*** Block opens ***

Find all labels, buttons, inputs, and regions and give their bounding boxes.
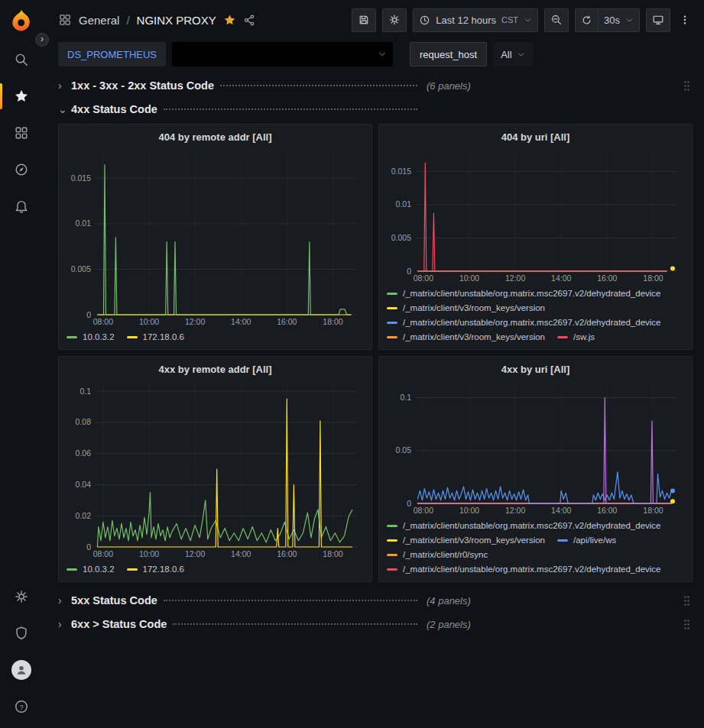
svg-text:0.05: 0.05 xyxy=(396,445,412,455)
sidebar-item-starred[interactable] xyxy=(0,78,43,115)
kebab-menu-button[interactable] xyxy=(676,8,693,32)
row-drag-handle[interactable] xyxy=(683,595,690,607)
svg-text:12:00: 12:00 xyxy=(505,273,525,283)
sidebar-item-server-admin[interactable] xyxy=(0,615,43,652)
row-panel-count: (2 panels) xyxy=(427,619,471,630)
panel-title[interactable]: 4xx by uri [All] xyxy=(387,361,684,379)
datasource-variable-label[interactable]: DS_PROMETHEUS xyxy=(58,42,166,66)
legend-item[interactable]: /sw.js xyxy=(557,330,595,344)
sidebar-item-alerting[interactable] xyxy=(0,188,43,225)
panel-title[interactable]: 4xx by remote addr [All] xyxy=(67,361,364,379)
svg-text:0.08: 0.08 xyxy=(76,417,92,426)
bell-icon xyxy=(14,199,29,214)
row-5xx-status-code[interactable]: › 5xx Status Code (4 panels) xyxy=(58,590,693,611)
svg-text:?: ? xyxy=(19,704,23,711)
svg-text:0: 0 xyxy=(86,542,91,552)
svg-text:0.01: 0.01 xyxy=(396,199,412,209)
row-1xx-3xx-2xx-status-code[interactable]: › 1xx - 3xx - 2xx Status Code (6 panels) xyxy=(58,75,693,96)
legend-item[interactable]: /_matrix/client/unstable/org.matrix.msc2… xyxy=(387,562,661,576)
svg-text:0: 0 xyxy=(407,499,411,508)
svg-text:10:00: 10:00 xyxy=(459,273,479,283)
sidebar-item-explore[interactable] xyxy=(0,151,43,188)
refresh-button[interactable] xyxy=(575,8,599,32)
dashboards-icon xyxy=(14,125,29,141)
save-icon xyxy=(358,14,370,26)
panel-title[interactable]: 404 by uri [All] xyxy=(387,128,684,147)
row-drag-handle[interactable] xyxy=(683,80,690,92)
refresh-interval-value: 30s xyxy=(604,15,620,26)
svg-text:0.1: 0.1 xyxy=(400,393,411,402)
dashboard-variables-bar: DS_PROMETHEUS request_host All xyxy=(43,40,704,69)
share-icon[interactable] xyxy=(243,14,256,27)
refresh-interval-dropdown[interactable]: 30s xyxy=(599,8,640,32)
row-6xx-status-code[interactable]: › 6xx > Status Code (2 panels) xyxy=(58,613,693,635)
favorite-star-icon[interactable] xyxy=(223,14,236,27)
legend-item[interactable]: /_matrix/client/v3/room_keys/version xyxy=(387,533,545,547)
svg-text:0.015: 0.015 xyxy=(71,173,91,183)
svg-text:18:00: 18:00 xyxy=(643,506,663,515)
svg-text:08:00: 08:00 xyxy=(414,273,433,283)
legend-item[interactable]: 172.18.0.6 xyxy=(127,330,184,344)
panel-4xx-by-remote-addr: 4xx by remote addr [All] 00.020.040.060.… xyxy=(58,356,372,582)
legend-item[interactable]: /_matrix/client/unstable/org.matrix.msc2… xyxy=(387,519,661,532)
dotted-leader xyxy=(173,623,417,625)
sidebar-item-configuration[interactable] xyxy=(0,578,43,615)
row-4xx-status-code[interactable]: ⌄ 4xx Status Code xyxy=(58,99,693,120)
chart[interactable]: 00.020.040.060.080.108:0010:0012:0014:00… xyxy=(67,379,364,560)
chart[interactable]: 00.0050.010.01508:0010:0012:0014:0016:00… xyxy=(67,147,364,328)
legend-item[interactable]: /_matrix/client/r0/sync xyxy=(387,548,488,561)
breadcrumb-dashboard-title[interactable]: NGINX PROXY xyxy=(137,14,216,27)
clock-icon xyxy=(419,15,430,26)
legend: 10.0.3.2172.18.0.6 xyxy=(67,560,364,576)
svg-text:0.1: 0.1 xyxy=(79,387,91,396)
svg-text:08:00: 08:00 xyxy=(414,506,433,515)
row-drag-handle[interactable] xyxy=(683,619,690,630)
legend-item[interactable]: /_matrix/client/v3/room_keys/version xyxy=(387,330,545,344)
avatar xyxy=(11,660,31,680)
help-icon: ? xyxy=(14,699,29,714)
row-title: 4xx Status Code xyxy=(71,103,157,115)
sidebar-item-dashboards[interactable] xyxy=(0,115,43,151)
legend-item[interactable]: 10.0.3.2 xyxy=(67,562,115,576)
time-range-label: Last 12 hours xyxy=(436,15,496,26)
legend-item[interactable]: /api/live/ws xyxy=(557,533,616,547)
svg-text:12:00: 12:00 xyxy=(185,317,205,326)
star-icon xyxy=(14,89,29,104)
request-host-variable-label[interactable]: request_host xyxy=(410,42,487,66)
zoom-out-button[interactable] xyxy=(544,8,569,32)
search-icon xyxy=(14,52,29,67)
datasource-variable-value[interactable] xyxy=(172,42,393,66)
chart[interactable]: 00.050.108:0010:0012:0014:0016:0018:00 xyxy=(387,379,684,516)
kebab-icon xyxy=(679,14,691,26)
svg-text:0.015: 0.015 xyxy=(391,167,411,176)
dashboard-content: › 1xx - 3xx - 2xx Status Code (6 panels)… xyxy=(43,69,704,728)
legend-item[interactable]: /_matrix/client/v3/room_keys/version xyxy=(387,301,545,315)
legend-item[interactable]: /_matrix/client/unstable/org.matrix.msc2… xyxy=(387,315,661,329)
chart[interactable]: 00.0050.010.01508:0010:0012:0014:0016:00… xyxy=(387,147,684,284)
save-dashboard-button[interactable] xyxy=(352,8,376,32)
svg-text:18:00: 18:00 xyxy=(323,317,342,326)
cycle-view-button[interactable] xyxy=(646,8,670,32)
zoom-out-icon xyxy=(550,14,563,26)
legend-item[interactable]: /_matrix/client/unstable/org.matrix.msc2… xyxy=(387,286,661,300)
sidebar-item-help[interactable]: ? xyxy=(0,688,43,725)
legend-item[interactable]: 10.0.3.2 xyxy=(67,330,115,344)
sidebar-expand-button[interactable]: › xyxy=(35,33,49,47)
sidebar-item-profile[interactable] xyxy=(0,652,43,688)
header-controls: Last 12 hours CST 30s xyxy=(352,8,693,32)
monitor-icon xyxy=(652,14,664,26)
dashboard-settings-button[interactable] xyxy=(382,8,407,32)
svg-text:08:00: 08:00 xyxy=(93,317,113,326)
panel-title[interactable]: 404 by remote addr [All] xyxy=(67,128,364,147)
row-panel-count: (6 panels) xyxy=(427,80,471,92)
grafana-logo[interactable] xyxy=(8,8,34,34)
sidebar-item-search[interactable] xyxy=(0,41,43,78)
time-range-picker[interactable]: Last 12 hours CST xyxy=(413,8,538,32)
svg-text:14:00: 14:00 xyxy=(231,549,251,558)
request-host-variable-value[interactable]: All xyxy=(493,42,532,66)
breadcrumb-section[interactable]: General xyxy=(79,14,119,27)
svg-text:14:00: 14:00 xyxy=(231,317,251,326)
legend-item[interactable]: 172.18.0.6 xyxy=(127,562,184,576)
panel-4xx-by-uri: 4xx by uri [All] 00.050.108:0010:0012:00… xyxy=(378,356,693,582)
row-panel-count: (4 panels) xyxy=(427,595,471,607)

*** Block closes ***

YOUR INSTRUCTIONS: The lines to return are those holding the string "version" anywhere in the listing above.

COMPLETED EXERCISE:
legend-item[interactable]: /_matrix/client/v3/room_keys/version xyxy=(387,533,545,547)
legend-item[interactable]: /_matrix/client/v3/room_keys/version xyxy=(387,330,545,344)
legend-item[interactable]: /_matrix/client/v3/room_keys/version xyxy=(387,301,545,315)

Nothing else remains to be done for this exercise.